A NOITE EM QUE EU MORRI
Em sua imensa sabedoria Deus lhe dera o pequeno Victor como forma de ancorar seus sentimentos contra as hostis tempestades que sem trégua se arrojavam contra ele a fim de sucumbi-lo. Vitor, mesmo sem saber, dava-lhe força e motivação para viver e não desistir. Deus sabe bem os limites de cada pessoa. Em momentos de crise e dor, João já se vira, por muitas vezes, em uma noite qualquer, pendurado pelo pescoço em uma das árvores da bela praça, morto, cansado, desistiu. A dor já não doía mais. Insensível, alienado, meio vivo, meio morto, zumbi; talvez morto, a dor não doía mais. Quando a dor não dói mais é porque a gente já morreu. Agora faria companhia ao velho Tião. A corda, balançando o seu corpo preso pelo pescoço, como o pêndulo de um relógio, o relógio da vida que marcava a hora de morrer, rangia pra lá, rangia pra cá, carpindo melancolicamente por sua alma. E flutuou no ar como se fosse um príncipe. A musa grega, naquela noite, não derramava água de seu cântaro, derramava lágrimas. Nenhum barulho além do ranger da corda no galho da árvore; exceto aquele choro, murmúrio comprido, cansado, monótono, de criança órfã outra vez, abandonada outra vez; não mais em um porão, mas em uma praça, onde a frieza do cadáver era como a musa de pedra, a sua lápide.

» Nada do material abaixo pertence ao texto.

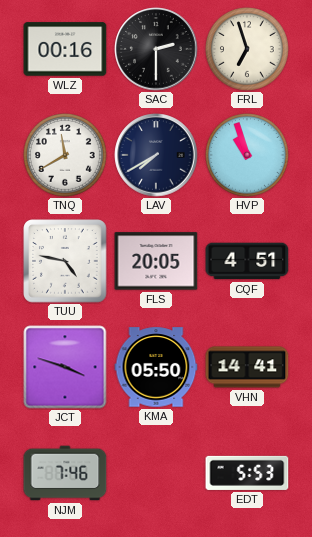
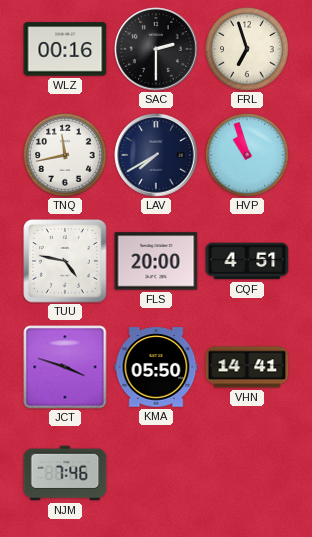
TNQ: 11:40 -> 11:43
FLS: 20:05 -> 20:00
EDT: 5:53 -> none
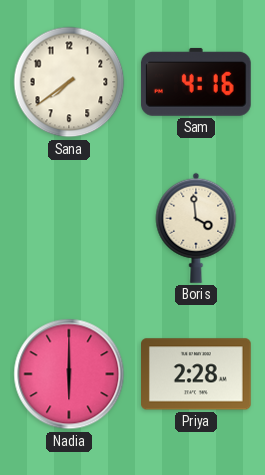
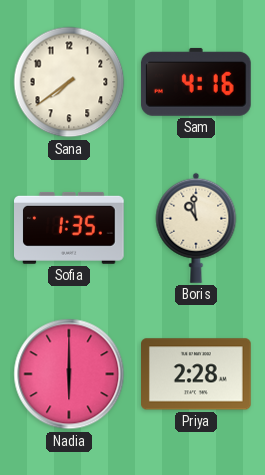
Sofia: none -> 1:35
Boris: 3:59 -> 10:59
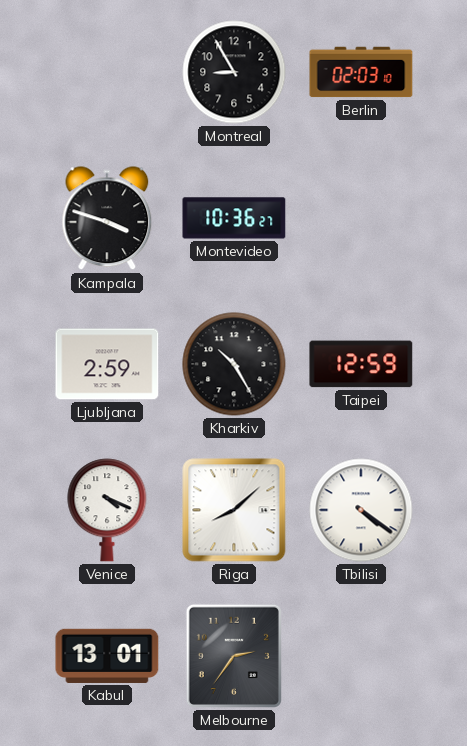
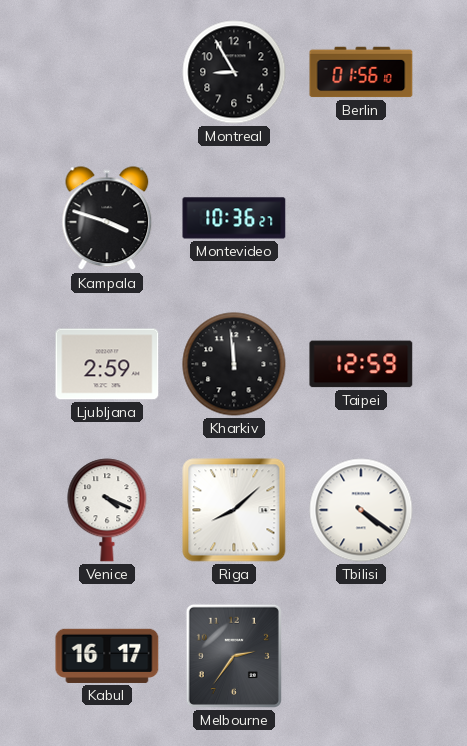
Berlin: 02:03 -> 01:56
Kharkiv: 10:25 -> 11:59
Kabul: 13:01 -> 16:17
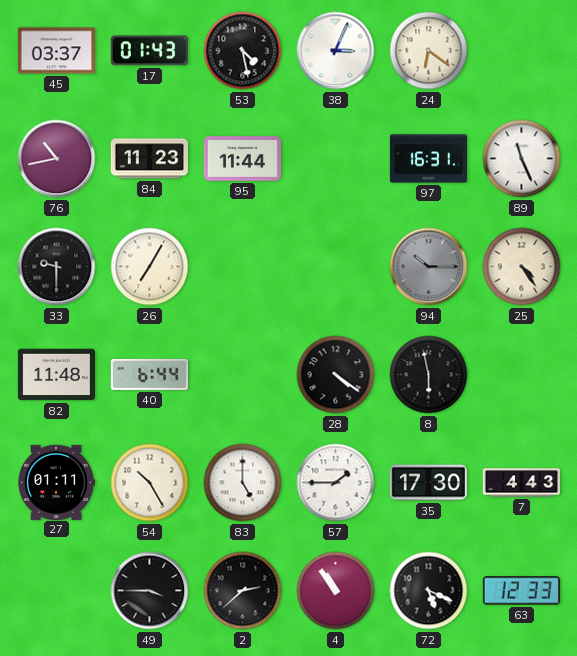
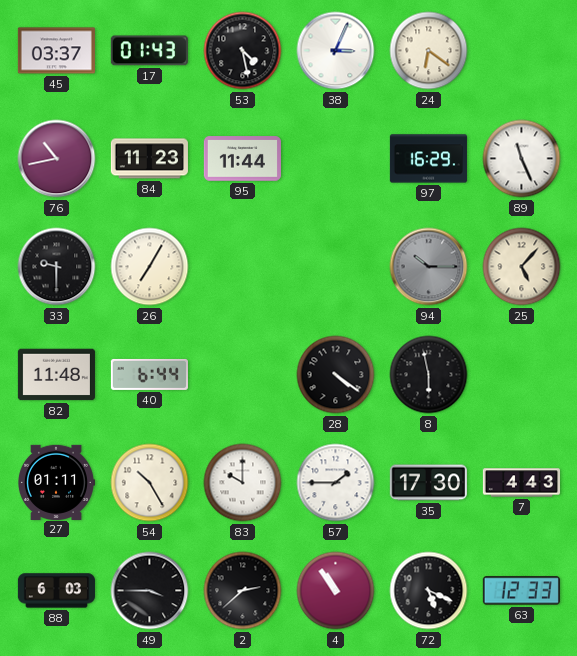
97: 16:31 -> 16:29
25: 4:24 -> 5:07
83: 5:00 -> 10:00
88: none -> 6:03
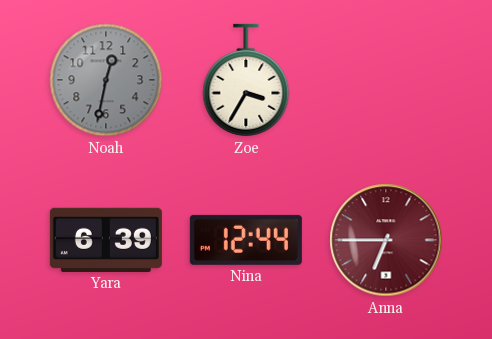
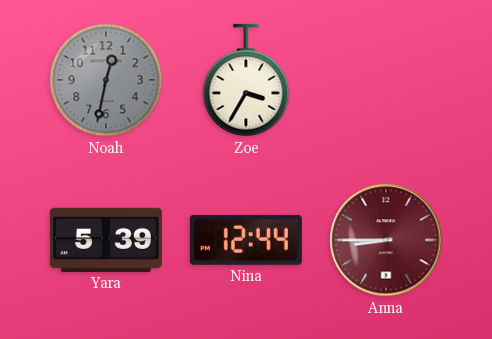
Yara: 6:39 -> 5:39
Anna: 6:45 -> 8:45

Victor era um anjo de Deus que, voando intrepidamente, vinha resgatá-lo do enforcamento, fazendo-o respirar outra vez, fazendo-o viver outra vez. Mesmo com todos os sofrimentos que aquela vida lhes impunha, algo era extraordinariamente maravilhoso: O pequeno Victor, o seu pequeno príncipe, ele o cativara e agora seria responsável por ele.
João ainda perambulava meio atônito e nem percebera que o Victor se soltara de sua mão. Ao procurá-lo ao redor de si, viu que ele vinha a alguns metros carregando um pedaço de caixa de papelão, todo sorridente, tentando ajudar o pai. João ajoelhou abraçando-o, chorou lágrimas confusas. E beijou o seu filho como se fosse o pródigo. Era um menino muito especial. João o abraçou com força, valia a pena viver e cuidar dele, apesar de tudo.